**PROMPT:** Reproduce the data exactly. Omit no record.

[Structured page parsing data]
-- -- --

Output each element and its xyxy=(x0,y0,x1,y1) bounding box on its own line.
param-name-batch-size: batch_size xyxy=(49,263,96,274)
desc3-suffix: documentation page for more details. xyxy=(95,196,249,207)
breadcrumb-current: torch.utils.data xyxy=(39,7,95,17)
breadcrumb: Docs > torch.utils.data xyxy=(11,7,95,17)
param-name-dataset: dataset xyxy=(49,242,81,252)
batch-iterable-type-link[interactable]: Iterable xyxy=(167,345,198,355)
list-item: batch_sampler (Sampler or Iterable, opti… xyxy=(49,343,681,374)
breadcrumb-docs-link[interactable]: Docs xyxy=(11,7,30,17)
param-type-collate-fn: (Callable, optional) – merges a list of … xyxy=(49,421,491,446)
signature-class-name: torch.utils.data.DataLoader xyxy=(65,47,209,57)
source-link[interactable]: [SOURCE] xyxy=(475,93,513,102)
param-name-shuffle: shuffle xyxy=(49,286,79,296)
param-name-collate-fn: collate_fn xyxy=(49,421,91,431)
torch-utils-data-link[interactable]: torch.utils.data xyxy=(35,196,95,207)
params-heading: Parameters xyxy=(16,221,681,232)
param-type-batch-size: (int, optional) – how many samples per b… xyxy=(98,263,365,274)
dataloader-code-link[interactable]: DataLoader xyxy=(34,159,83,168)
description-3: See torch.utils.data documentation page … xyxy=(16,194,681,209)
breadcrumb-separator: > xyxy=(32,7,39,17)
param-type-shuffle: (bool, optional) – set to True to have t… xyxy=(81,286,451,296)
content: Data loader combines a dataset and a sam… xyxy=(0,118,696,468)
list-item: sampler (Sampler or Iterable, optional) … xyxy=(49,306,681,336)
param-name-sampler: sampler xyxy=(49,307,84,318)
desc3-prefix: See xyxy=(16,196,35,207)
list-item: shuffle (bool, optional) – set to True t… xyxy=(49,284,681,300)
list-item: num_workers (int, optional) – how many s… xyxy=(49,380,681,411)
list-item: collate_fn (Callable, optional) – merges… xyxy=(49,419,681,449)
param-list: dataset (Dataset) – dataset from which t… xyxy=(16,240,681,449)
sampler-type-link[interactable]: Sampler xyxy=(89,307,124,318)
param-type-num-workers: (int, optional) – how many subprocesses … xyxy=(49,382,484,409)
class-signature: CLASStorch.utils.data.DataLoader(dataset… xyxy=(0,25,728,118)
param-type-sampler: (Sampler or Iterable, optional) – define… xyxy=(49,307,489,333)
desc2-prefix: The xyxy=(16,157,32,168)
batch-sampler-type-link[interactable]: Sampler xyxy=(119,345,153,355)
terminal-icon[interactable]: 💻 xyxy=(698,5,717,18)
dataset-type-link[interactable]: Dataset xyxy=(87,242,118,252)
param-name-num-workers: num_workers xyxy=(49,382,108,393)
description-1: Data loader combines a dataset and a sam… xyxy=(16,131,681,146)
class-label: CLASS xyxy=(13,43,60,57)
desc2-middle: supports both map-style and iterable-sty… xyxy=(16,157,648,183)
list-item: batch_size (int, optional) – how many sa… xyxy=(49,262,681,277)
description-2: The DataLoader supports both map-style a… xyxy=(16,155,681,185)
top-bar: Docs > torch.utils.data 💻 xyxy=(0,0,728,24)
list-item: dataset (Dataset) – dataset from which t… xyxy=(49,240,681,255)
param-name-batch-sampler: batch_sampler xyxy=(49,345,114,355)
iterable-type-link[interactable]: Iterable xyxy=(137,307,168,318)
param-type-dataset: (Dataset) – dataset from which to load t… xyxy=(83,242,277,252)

-- -- --

**ANSWER SECTION:**
Output each element and its xyxy=(x0,y0,x1,y1) bounding box on its own line.
param-name-batch-size: batch_size xyxy=(49,263,96,274)
desc3-suffix: documentation page for more details. xyxy=(95,196,249,207)
breadcrumb-current: torch.utils.data xyxy=(39,7,95,17)
breadcrumb: Docs > torch.utils.data xyxy=(11,7,95,17)
param-name-dataset: dataset xyxy=(49,242,81,252)
batch-iterable-type-link[interactable]: Iterable xyxy=(167,345,198,355)
list-item: batch_sampler (Sampler or Iterable, opti… xyxy=(49,343,681,374)
breadcrumb-docs-link[interactable]: Docs xyxy=(11,7,30,17)
param-type-collate-fn: (Callable, optional) – merges a list of … xyxy=(49,421,491,446)
signature-class-name: torch.utils.data.DataLoader xyxy=(65,47,209,57)
source-link[interactable]: [SOURCE] xyxy=(475,93,513,102)
param-name-shuffle: shuffle xyxy=(49,286,79,296)
param-name-collate-fn: collate_fn xyxy=(49,421,91,431)
torch-utils-data-link[interactable]: torch.utils.data xyxy=(35,196,95,207)
params-heading: Parameters xyxy=(16,221,681,232)
param-type-batch-size: (int, optional) – how many samples per b… xyxy=(98,263,365,274)
dataloader-code-link[interactable]: DataLoader xyxy=(34,159,83,168)
description-3: See torch.utils.data documentation page … xyxy=(16,194,681,209)
breadcrumb-separator: > xyxy=(32,7,39,17)
param-type-shuffle: (bool, optional) – set to True to have t… xyxy=(81,286,451,296)
content: Data loader combines a dataset and a sam… xyxy=(0,118,696,468)
list-item: sampler (Sampler or Iterable, optional) … xyxy=(49,306,681,336)
param-name-sampler: sampler xyxy=(49,307,84,318)
desc3-prefix: See xyxy=(16,196,35,207)
list-item: shuffle (bool, optional) – set to True t… xyxy=(49,284,681,300)
list-item: num_workers (int, optional) – how many s… xyxy=(49,380,681,411)
list-item: collate_fn (Callable, optional) – merges… xyxy=(49,419,681,449)
param-list: dataset (Dataset) – dataset from which t… xyxy=(16,240,681,449)
sampler-type-link[interactable]: Sampler xyxy=(89,307,124,318)
param-type-num-workers: (int, optional) – how many subprocesses … xyxy=(49,382,484,409)
class-signature: CLASStorch.utils.data.DataLoader(dataset… xyxy=(0,25,728,118)
param-type-sampler: (Sampler or Iterable, optional) – define… xyxy=(49,307,489,333)
desc2-prefix: The xyxy=(16,157,32,168)
batch-sampler-type-link[interactable]: Sampler xyxy=(119,345,153,355)
terminal-icon[interactable]: 💻 xyxy=(698,5,717,18)
dataset-type-link[interactable]: Dataset xyxy=(87,242,118,252)
param-name-num-workers: num_workers xyxy=(49,382,108,393)
description-1: Data loader combines a dataset and a sam… xyxy=(16,131,681,146)
class-label: CLASS xyxy=(13,43,60,57)
desc2-middle: supports both map-style and iterable-sty… xyxy=(16,157,648,183)
list-item: batch_size (int, optional) – how many sa… xyxy=(49,262,681,277)
description-2: The DataLoader supports both map-style a… xyxy=(16,155,681,185)
top-bar: Docs > torch.utils.data 💻 xyxy=(0,0,728,24)
list-item: dataset (Dataset) – dataset from which t… xyxy=(49,240,681,255)
param-name-batch-sampler: batch_sampler xyxy=(49,345,114,355)
iterable-type-link[interactable]: Iterable xyxy=(137,307,168,318)
param-type-dataset: (Dataset) – dataset from which to load t… xyxy=(83,242,277,252)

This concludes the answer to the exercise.